Introduction: The Making Visible of Carceral Politics
Marijn Nieuwenhuis, University of Warwick
This symposium contains a rich collection of contributions based on the screening of the French documentary film Sur les Toits (“On the Roofs”). On a Wednesday in May 2016 I invited the film’s independent maker, Nicolas Drolc, and a number of academics from across Warwick’s humanities and social sciences to the screening of the movie. The result was a friendly and productive discussion on an important, but sometimes forgotten, episode in the history of incarceration (see, however, Zurn and Dilts 2016). The essays presented here comprise an interview with the director and a series of original reflections (from Dominique Moran, Sophie Fuggle, Anastasia Chamberlen, Oliver Davis and Stuart Elden) on both the film and its subject of investigation.

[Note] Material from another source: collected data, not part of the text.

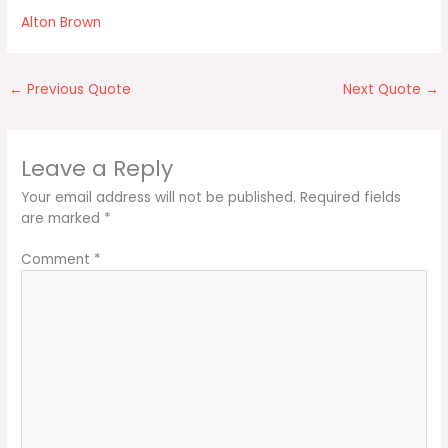
Alton Brown
←
Previous Quote
Next Quote
→
Leave a Reply
Your email address will not be published.
Required fields
are marked
*
Comment
*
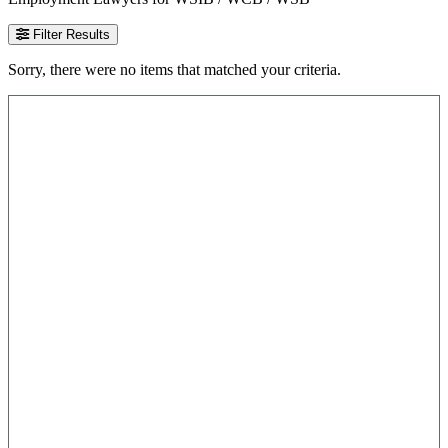
Filter Results
Sorry, there were no items that matched your criteria.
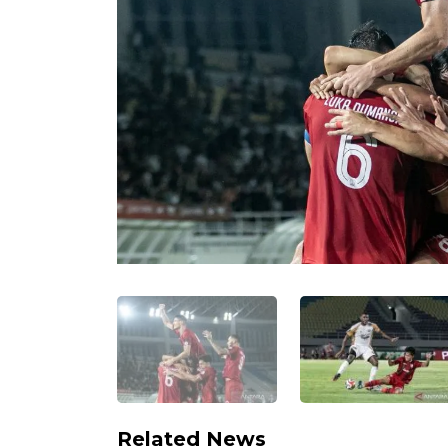
Related News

Sur les Toits (a title taken from a protest song of the French punk band Bérurier Noir) is a documentary film on the prison protests that took place in Toul and Nancy between September 1971 and late 1972. The unfolding of the protests is in the film narrated through the use of carefully selected archival material (including footage of an interview with the psychiatrist Edith Rose) and extensive interviews with three former prisoners, a guard, the sociologist Daniel Defert, the activist Serge Livrozet and the lawyer Henri Leclerc. The final product is a moving and honest portrayal of a historical event whose relevance continues to speak to contemporary questions of the politics of imprisonment, carceral control and regimes of discipline and punishment.
The Nancy Prison Revolt (source: Gérard Drolc)
The 1970s revolts were the first collectively initiated prison rebellions in France and played a crucial role in helping to problematise the societal function and concept of the prison. The activists were not only successful in seizing control of their prisons but were also, and more importantly, effective in opening-up public debates on the politics of France’s incarceration system. The commitment and efforts of public intellectuals such as Michel Foucault, Jean-Paul Sartre, Christine Martineau, Jean-Marie Domenach, and numerous others, including lawyers, historians and political activists, were important in helping to vocalise prisoners’ demands to the wider French public. The collaboration between intellectuals and prisoners was also instrumental in the establishment of the informal and anonymous Groupe d’informations sur les prisons [Prison Information Group], or GIP, the later ex-prisoners-led Comité d’action des prisonniers [Prisoners’ Action Committee], or CAP, and the Association de defense des droits des détenus [Association for the defence of the rights of the detained], or ADDD.
Central to both the film and the collected contributions is the subject of visibility which relates as much to the carceral technologies of the modern prison as to the politics of the invisible prisoner and the place of the public intellectual in the protests. Dominique Moran’s contribution reminds us of Foucault’s historical diagnosis of punishment which moved from “public spectacle … [to the] internalisation of the carceral regime; [the] regulation of space, segregation of individuals, and unseen but constant surveillance [which] moulded the subject into its own primary disciplinary force.” The title of the film reminds Moran (and Sophie Fuggle, too) of the coverage of the anniversary of the 1990 Strangeways Prison riots in Manchester in which prisoners similarly “took to the roof in protest against prison conditions.” The “spectacular” coming-into-visibility and the verticality of freedom is in the French context experienced as a courageous act of mutiny “against the proper authorities” but is in the English case remembered as a riot with a supposedly aimless purpose of “violent disturbance.” Moran’s account teaches us to engage with the context of the roof’s visibility while Fuggle warns about the risk of roofs becoming metonyms.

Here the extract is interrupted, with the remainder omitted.